Playing in the “And” Space: A Gratitude Practice

GratitudeI hope you all have had the opportunity to utilize some of the wonderful resources that become available this time of year around developing a gratitude practice. I find that, even in the most difficult of times, a gratitude practice can be a great comfort and can really uplift my spirit.

Today, I received Chelsea Dinsmore’s post on cultivating a gratitude practice. She shares many thought-provoking questions and provides some other guidance that I think you’ll find helpful.

Chelsea also shared this reflection, which you may have seen elsewhere. It can be a wonderful way to reframe some of life’s challenges:

Be thankful that you don’t already have everything you desire,
If you did, what would there be to look forward to?

Be thankful when you don’t know something
For it gives you the opportunity to learn.
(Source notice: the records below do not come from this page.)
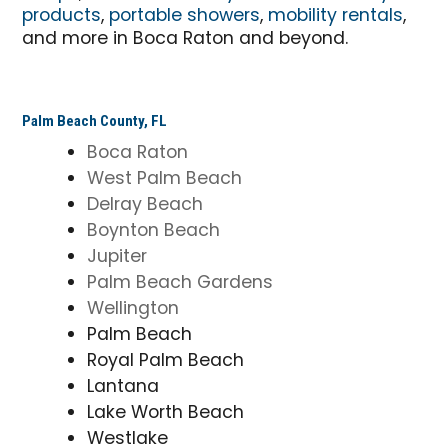
products
,
portable showers
,
mobility rentals
,
and more in Boca Raton and beyond.
Palm Beach County, FL
Boca Raton
West Palm Beach
Delray Beach
Boynton Beach
Jupiter
Palm Beach Gardens
Wellington
Palm Beach
Royal Palm Beach
Lantana
Lake Worth Beach
Westlake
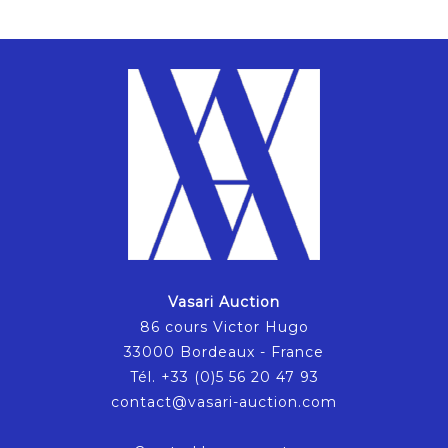
Vasari Auction
86 cours Victor Hugo
33000 Bordeaux - France
Tél. +33 (0)5 56 20 47 93
contact@vasari-auction.com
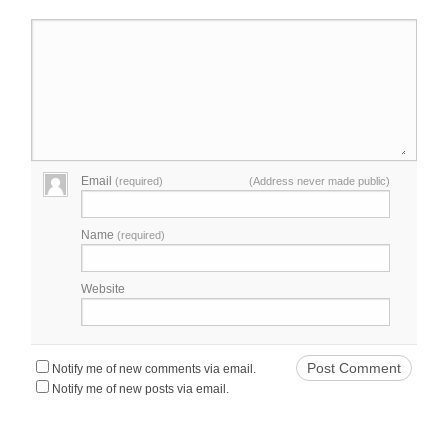
Email
(required)
(Address never made public)
Name
(required)
Website
Notify me of new comments via email.
Notify me of new posts via email.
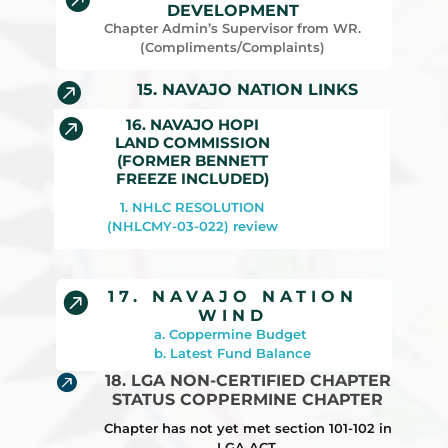
DEVELOPMENT
Chapter Admin’s Supervisor from WR.
(Compliments/Complaints)

15. NAVAJO NATION LINKS
16. NAVAJO HOPI

LAND COMMISSION
(FORMER BENNETT
FREEZE INCLUDED)
1. NHLC RESOLUTION
(NHLCMY-03-022) review
17. NAVAJO NATION

WIND
a. Coppermine Budget
b. Latest Fund Balance

18. LGA NON-CERTIFIED CHAPTER
STATUS COPPERMINE CHAPTER
Chapter has not yet met section 101-102 in
LGA ACT.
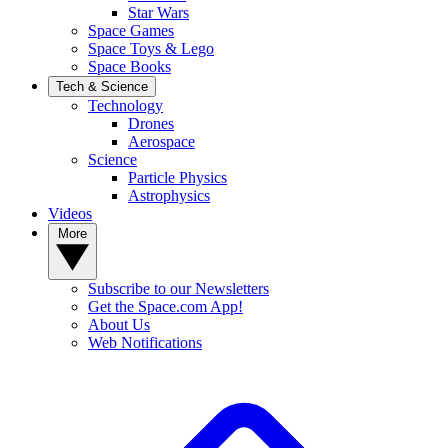
Star Wars
Space Games
Space Toys & Lego
Space Books
Tech & Science
Technology
Drones
Aerospace
Science
Particle Physics
Astrophysics
Videos
More
Subscribe to our Newsletters
Get the Space.com App!
About Us
Web Notifications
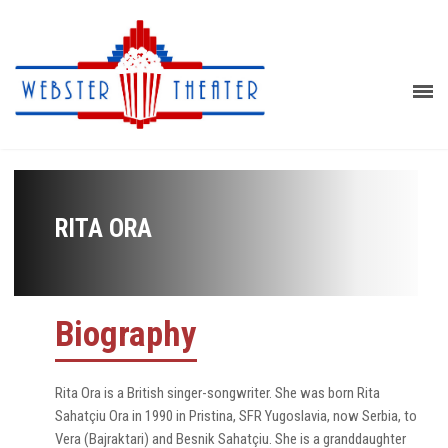
RITA ORA
Biography
Rita Ora is a British singer-songwriter. She was born Rita
Sahatçiu Ora in 1990 in Pristina, SFR Yugoslavia, now Serbia, to
Vera (Bajraktari) and Besnik Sahatçiu. She is a granddaughter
Be thankful for the difficult times
During those times you grow.

Be thankful for your limitations
Because they give you opportunities for improvement.

Be thankful for each new challenge
Because it will build your strength and character.

Be thankful for your mistakes
They will teach you valuable lessons.

Be thankful when you’re tired and weary
Because it means you’ve made a difference.

It is easy to be thankful for the good things.
A life of rich fulfillment comes to those who are
also thankful for the setbacks.

Gratitude can turn a negative into a positive.
Find a way to be thankful for your troubles
and they can become your blessings.

~ Author Unknown ~

I know for some of us this approach feels like we’re forcing positivity onto things that just aren’t. “I don’t need to be thankful for the difficult times. Sure I may grow from them but there are other things I’ll share my gratitude with.”

If this is how you feel, my heart is with you as we move through difficult times with grace and strength. And with deepest compassion I offer you the following:

Thanksgiving the Good AND the Bad

I feel grief
And yet, I’m thankful
For friends and flowers

I see oppression
And yet, I’m thankful
For a voice to speak truth and to try
To make things better

I see injustice
And yet, I’m thankful
For striving and action to bring balance to this world

I face violence
And yet, I’m thankful
For brave warriors, first responders, and those who practice peace

I feel pain
And yet, I’m thankful
For breath, for life, for love

I lose hope
And yet, I’m thankful
For all I have

~ Janice Lodato

Sending love and light to all of you this holiday and always. May you feel the encompassing compassion of the universe as you live in your “and” space.



Gratitude Attitude


As we approach the Thanksgiving holiday here in the U.S., there are many reminders for us to pause and give thanks. This can be a lovely time to reflect on what we are personally grateful for. You might take some time in your holiday preparations to sit with a cup of tea and reflect on what you’d like to give thanks for this day. Then take a note card or index card and write down your gratitude statement or intention.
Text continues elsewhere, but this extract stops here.